Colombian journalist threatened, attacked with steel bar
Organisation:
Orlando Gómez Léon, a Colombian journalist based in the Ecuadorean capital of Quito, was attacked and threatened last week after Semana, a Colombian weekly for which he is a correspondent, ran a story contrasting free speech problems in Ecuador with its decision to offer asylum to WikiLeaks founder Julian Assange.
Gómez, who also works as international editor of the Quito-based newspaper La Hora, was attacked at around 10 a.m. on 16 August after leaving his office in his car to go to a meeting.
A motorcycle that had been following him drew alongside and one of the two people aboard called him by name. Realizing that he did not know the man who had addressed him and that the man was carrying a steel bar, Gómez drove away at speed, but his assailant succeeded in smashing a wing mirror and the back of his car.
Previously, at around 4 a.m. the same day, La Hora's security guard had called Gómez to warn him that calls has been received from an unidentified person in Mexico saying he needed information about Assange and asking when Gómez would arrive at the newspaper.
Then, at around 6 a.m., Gómez received a call at this home from an unidentified person who said: "Watch out, you son of a bitch, stop saying bad things about Ecuador."
Gómez has said he does not know the precise origin of the threats but assumes they could be linked to the Semana story, headlined "Ecuador and obstacles to the media", even if he did not participate in writing it.

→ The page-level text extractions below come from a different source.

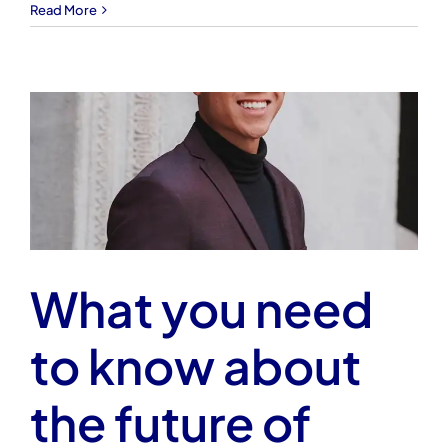
Read More
What you need
to know about
the future of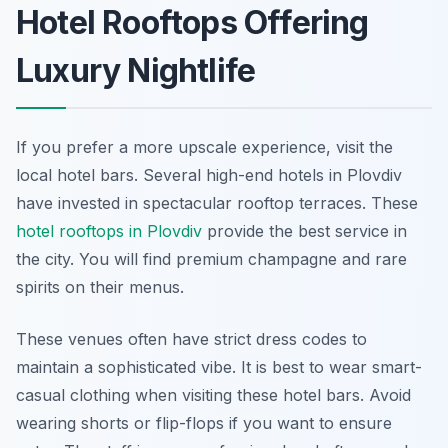
Hotel Rooftops Offering
Luxury Nightlife
If you prefer a more upscale experience, visit the
local hotel bars. Several high-end hotels in Plovdiv
have invested in spectacular rooftop terraces. These
hotel rooftops in Plovdiv
provide the best service in
the city. You will find premium champagne and rare
spirits on their menus.
These venues often have strict dress codes to
maintain a sophisticated vibe. It is best to wear smart-
casual clothing when visiting these hotel bars. Avoid
wearing shorts or flip-flops if you want to ensure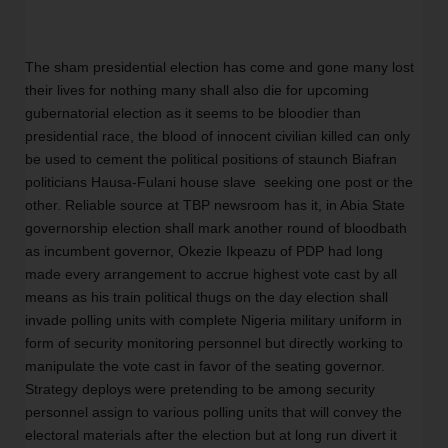
The sham presidential election has come and gone many lost 
their lives for nothing many shall also die for upcoming 
gubernatorial election as it seems to be bloodier than 
presidential race, the blood of innocent civilian killed can only 
be used to cement the political positions of staunch Biafran  
politicians Hausa-Fulani house slave  seeking one post or the 
other. Reliable source at TBP newsroom has it, in Abia State 
governorship election shall mark another round of bloodbath 
as incumbent governor, Okezie Ikpeazu of PDP had long 
made every arrangement to accrue highest vote cast by all 
means as his train political thugs on the day election shall 
invade polling units with complete Nigeria military uniform in 
form of security monitoring personnel but directly working to 
manipulate the vote cast in favor of the seating governor. 
Strategy deploys were pretending to be among security 
personnel assign to various polling units that will convey the 
electoral materials after the election but at long run divert it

As well as examining the implications of the decision to give Assange asylum, the article criticized the restrictions on freedom of expression in Ecuador and the influence of the drug cartels. It prompted a protest letter by Ecuador's ambassador to Colombia, Raúl Vallejo (photo), who claimed that information he had given to Semana had been used out of context.
Semana editor Mauricio Sáenz told Reporters Without Borders he had not received this letter. He added that the reactions to the article confirmed that, whenever the Ecuadorean government was criticized in a press report, it did everything possible to suppress it.
"While we welcome Ecuador's decision to give asylum to Assange, we must not lose sight of the high degree of internal tension between the Ecuadorean authorities and part of the country's press," Reporters Without Borders said.
"The Ecuadorean government wants to portray itself to the international community as a defender of free speech, but attacks on press freedom and the media in general continue to be frequent in Ecuador. Raids, closures, exorbitant damages awards and prosecutions of opposition journalists are all part of the very difficult day-to-day reality for the media in Ecuador."